• [YOUR INSTRUCTIONS] Your copy should run exactly from the line containing "Émission du 13 mai 2026" to the last line of the entries below, and it should include no pictures.

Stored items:
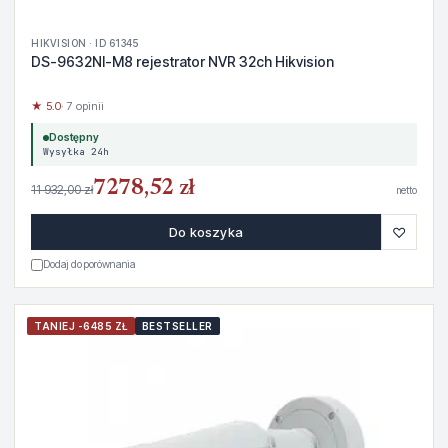
HIKVISION · ID 61345
DS-9632NI-M8 rejestrator NVR 32ch Hikvision
★ 5.0
· 7 opinii
Dostępny
Wysyłka 24h
7278,52 zł
11 932,00 zł
netto
♡
Do koszyka
Dodaj do porównania
TANIEJ -6485 ZŁ
BESTSELLER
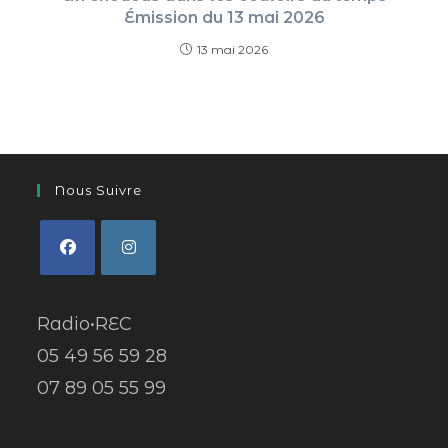
Émission du 13 mai 2026
13 mai 2026
Nous Suivre
Radio•REC
05 49 56 59 28
07 89 05 55 99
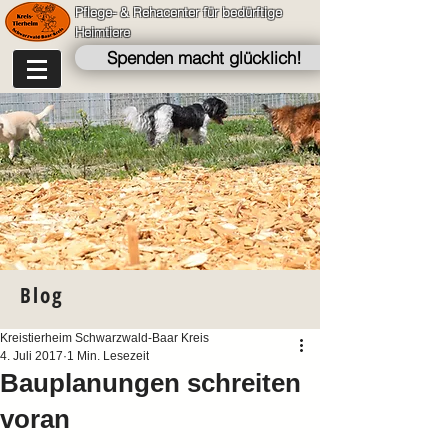
Pflege- & Rehacenter für bedürftige
Heimtiere
Spenden macht glücklich!
Blog
Kreistierheim Schwarzwald-Baar Kreis
4. Juli 2017
1 Min. Lesezeit
Bauplanungen schreiten
voran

• [SOLUTION]
Émission du 13 mai 2026
13 mai 2026
Nous Suivre
Radio•REC
05 49 56 59 28
07 89 05 55 99
Pflege- & Rehacenter für bedürftige
Heimtiere
Spenden macht glücklich!
Blog
Kreistierheim Schwarzwald-Baar Kreis
4. Juli 2017
1 Min. Lesezeit
Bauplanungen schreiten
voran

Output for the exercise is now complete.